__Exercise details__
Write each line exactly as it stands, from the line containing "reasonable distance from the center" through the end of the data.

__Record extracts__
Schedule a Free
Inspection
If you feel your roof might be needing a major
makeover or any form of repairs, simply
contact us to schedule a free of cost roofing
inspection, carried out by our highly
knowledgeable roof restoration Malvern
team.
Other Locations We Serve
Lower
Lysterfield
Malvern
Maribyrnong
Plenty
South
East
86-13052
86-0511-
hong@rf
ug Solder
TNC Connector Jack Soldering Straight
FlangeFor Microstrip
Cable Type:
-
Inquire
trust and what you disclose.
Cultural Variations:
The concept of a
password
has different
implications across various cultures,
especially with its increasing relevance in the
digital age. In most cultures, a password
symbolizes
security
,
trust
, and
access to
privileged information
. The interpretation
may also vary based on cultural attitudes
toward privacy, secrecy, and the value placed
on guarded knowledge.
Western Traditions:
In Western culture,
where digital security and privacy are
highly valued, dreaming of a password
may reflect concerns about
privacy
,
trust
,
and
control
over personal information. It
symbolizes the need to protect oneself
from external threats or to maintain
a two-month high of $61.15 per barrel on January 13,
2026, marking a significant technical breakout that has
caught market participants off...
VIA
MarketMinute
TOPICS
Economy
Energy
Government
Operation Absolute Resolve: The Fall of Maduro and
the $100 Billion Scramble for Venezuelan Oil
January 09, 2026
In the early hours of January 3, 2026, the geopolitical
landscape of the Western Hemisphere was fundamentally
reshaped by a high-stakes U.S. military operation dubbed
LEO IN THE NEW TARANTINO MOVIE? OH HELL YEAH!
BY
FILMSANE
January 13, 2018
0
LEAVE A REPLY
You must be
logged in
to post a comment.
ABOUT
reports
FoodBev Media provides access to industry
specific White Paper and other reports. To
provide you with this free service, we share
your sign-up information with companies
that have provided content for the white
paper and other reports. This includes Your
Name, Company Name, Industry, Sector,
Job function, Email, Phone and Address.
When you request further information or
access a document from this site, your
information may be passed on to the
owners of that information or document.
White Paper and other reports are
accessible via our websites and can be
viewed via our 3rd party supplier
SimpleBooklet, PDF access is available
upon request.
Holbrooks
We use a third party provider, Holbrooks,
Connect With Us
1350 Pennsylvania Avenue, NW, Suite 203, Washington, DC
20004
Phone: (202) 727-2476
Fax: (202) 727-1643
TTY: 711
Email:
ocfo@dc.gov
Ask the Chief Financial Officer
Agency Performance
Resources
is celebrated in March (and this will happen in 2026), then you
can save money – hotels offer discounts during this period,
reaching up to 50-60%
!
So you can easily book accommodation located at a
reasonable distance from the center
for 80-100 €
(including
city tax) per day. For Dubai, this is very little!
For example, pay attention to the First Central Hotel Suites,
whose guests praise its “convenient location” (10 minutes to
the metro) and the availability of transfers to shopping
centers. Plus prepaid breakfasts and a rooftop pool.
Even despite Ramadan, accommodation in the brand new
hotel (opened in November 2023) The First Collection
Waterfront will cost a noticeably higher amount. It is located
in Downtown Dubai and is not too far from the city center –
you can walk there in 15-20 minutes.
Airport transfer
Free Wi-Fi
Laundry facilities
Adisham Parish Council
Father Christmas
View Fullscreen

__Task answer__
reasonable distance from the center
for 80-100 €
(including
city tax) per day. For Dubai, this is very little!
For example, pay attention to the First Central Hotel Suites,
whose guests praise its “convenient location” (10 minutes to
the metro) and the availability of transfers to shopping
centers. Plus prepaid breakfasts and a rooftop pool.
Even despite Ramadan, accommodation in the brand new
hotel (opened in November 2023) The First Collection
Waterfront will cost a noticeably higher amount. It is located
in Downtown Dubai and is not too far from the city center –
you can walk there in 15-20 minutes.
Airport transfer
Free Wi-Fi
Laundry facilities
Adisham Parish Council
Father Christmas
View Fullscreen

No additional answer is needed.